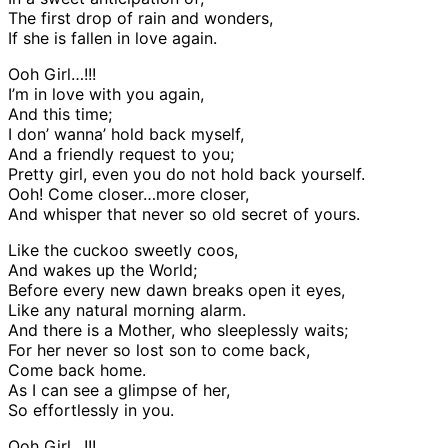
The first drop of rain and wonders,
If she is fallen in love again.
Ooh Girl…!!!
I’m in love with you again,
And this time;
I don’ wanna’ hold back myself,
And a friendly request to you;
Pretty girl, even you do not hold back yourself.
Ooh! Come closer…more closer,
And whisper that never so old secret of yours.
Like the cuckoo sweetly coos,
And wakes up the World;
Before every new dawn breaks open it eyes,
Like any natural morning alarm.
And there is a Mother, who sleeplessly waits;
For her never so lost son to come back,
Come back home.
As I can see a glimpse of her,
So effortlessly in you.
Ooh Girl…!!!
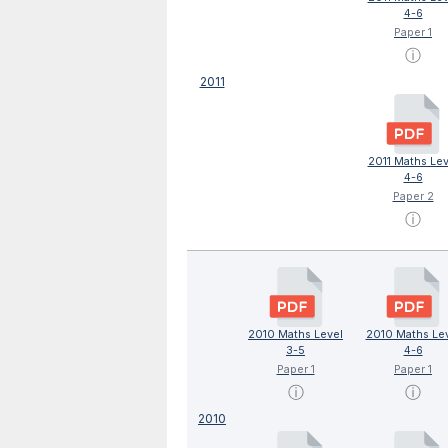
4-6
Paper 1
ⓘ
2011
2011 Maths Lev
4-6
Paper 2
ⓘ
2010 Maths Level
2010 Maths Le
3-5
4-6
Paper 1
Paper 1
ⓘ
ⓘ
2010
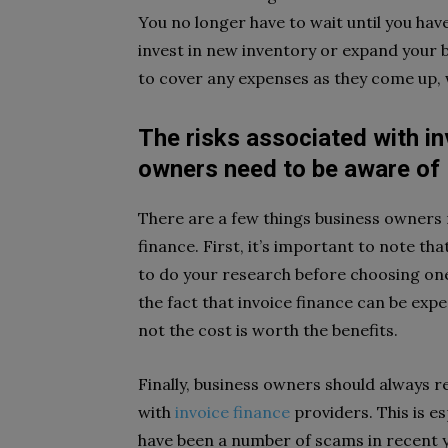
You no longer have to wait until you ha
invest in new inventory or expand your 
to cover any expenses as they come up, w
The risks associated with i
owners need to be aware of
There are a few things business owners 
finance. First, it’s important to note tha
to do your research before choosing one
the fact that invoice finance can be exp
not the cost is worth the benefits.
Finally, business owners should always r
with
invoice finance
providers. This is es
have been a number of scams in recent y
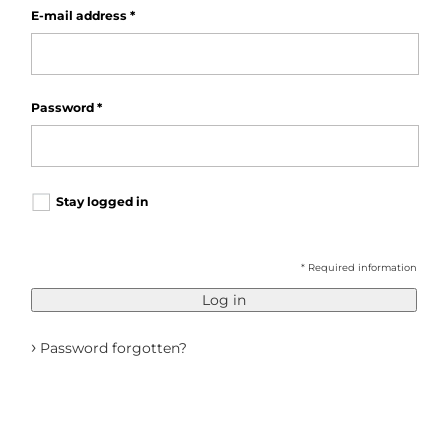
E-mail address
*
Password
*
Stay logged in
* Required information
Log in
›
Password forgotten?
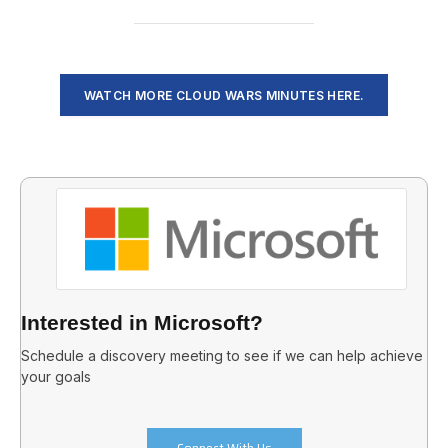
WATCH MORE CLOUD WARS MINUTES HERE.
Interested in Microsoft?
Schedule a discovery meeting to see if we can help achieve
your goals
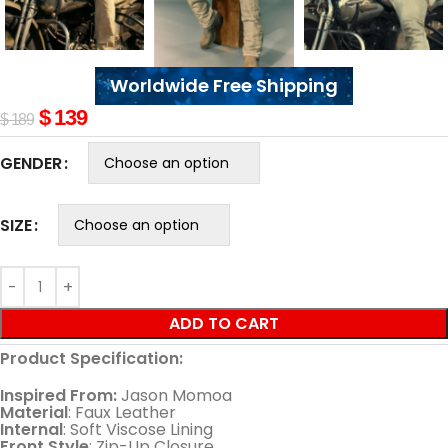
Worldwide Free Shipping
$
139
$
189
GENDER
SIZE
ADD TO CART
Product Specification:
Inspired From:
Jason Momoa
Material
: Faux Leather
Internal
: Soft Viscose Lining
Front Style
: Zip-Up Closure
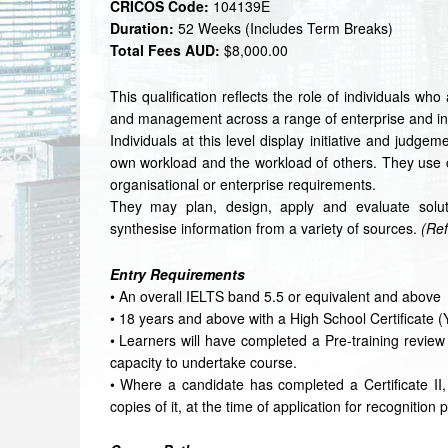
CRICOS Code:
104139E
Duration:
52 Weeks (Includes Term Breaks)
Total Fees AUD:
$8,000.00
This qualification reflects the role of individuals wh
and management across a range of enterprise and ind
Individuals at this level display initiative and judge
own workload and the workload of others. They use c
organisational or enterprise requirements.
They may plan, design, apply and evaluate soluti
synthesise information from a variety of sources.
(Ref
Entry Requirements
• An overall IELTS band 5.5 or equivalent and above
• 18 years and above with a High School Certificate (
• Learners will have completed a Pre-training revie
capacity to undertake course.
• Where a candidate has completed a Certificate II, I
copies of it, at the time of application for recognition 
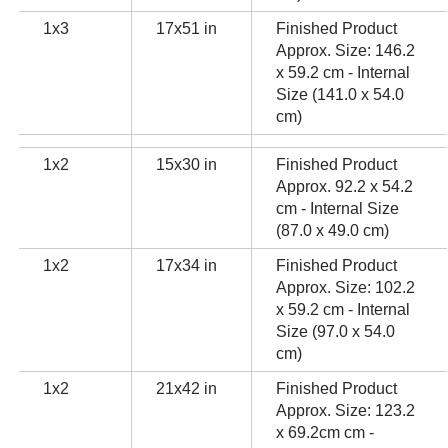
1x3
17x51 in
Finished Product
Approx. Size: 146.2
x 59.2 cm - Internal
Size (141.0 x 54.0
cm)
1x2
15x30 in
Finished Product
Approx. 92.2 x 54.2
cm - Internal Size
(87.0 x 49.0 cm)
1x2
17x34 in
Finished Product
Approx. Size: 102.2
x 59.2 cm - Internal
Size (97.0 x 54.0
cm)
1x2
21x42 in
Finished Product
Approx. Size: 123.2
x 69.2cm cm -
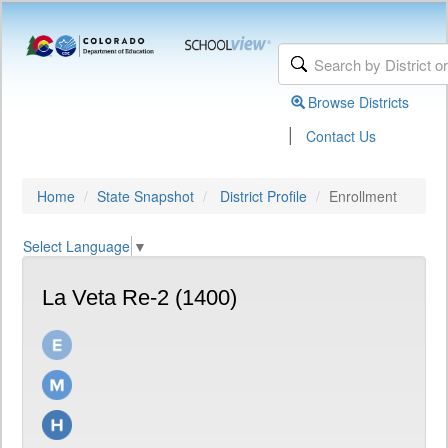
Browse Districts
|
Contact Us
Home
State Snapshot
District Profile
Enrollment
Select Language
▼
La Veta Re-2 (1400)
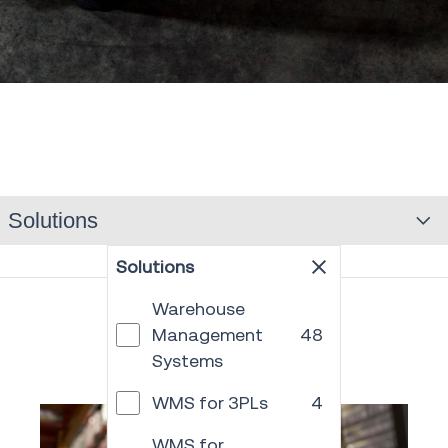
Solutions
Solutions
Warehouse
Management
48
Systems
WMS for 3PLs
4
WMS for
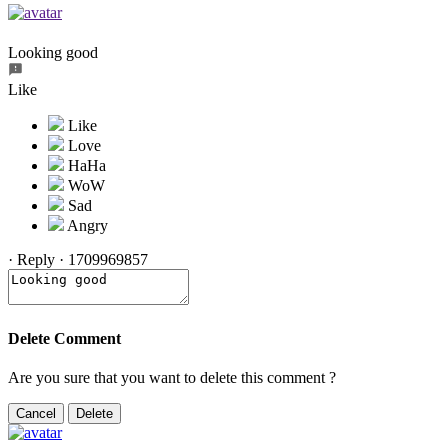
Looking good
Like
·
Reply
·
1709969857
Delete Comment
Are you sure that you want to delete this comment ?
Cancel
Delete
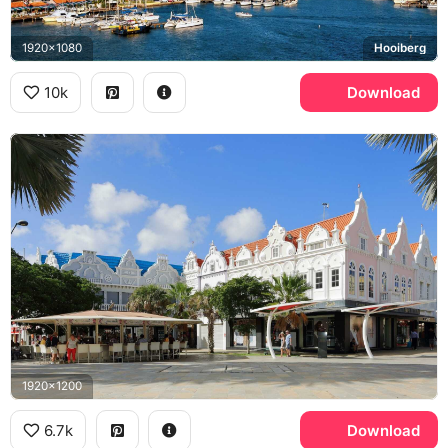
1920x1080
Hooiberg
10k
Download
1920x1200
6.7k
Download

§ **Exercise instructions**
From the records above, copy every line that holds the word "finance".

§ **Expected answer**
finance. First, it’s important to note tha
the fact that invoice finance can be exp
invoice finance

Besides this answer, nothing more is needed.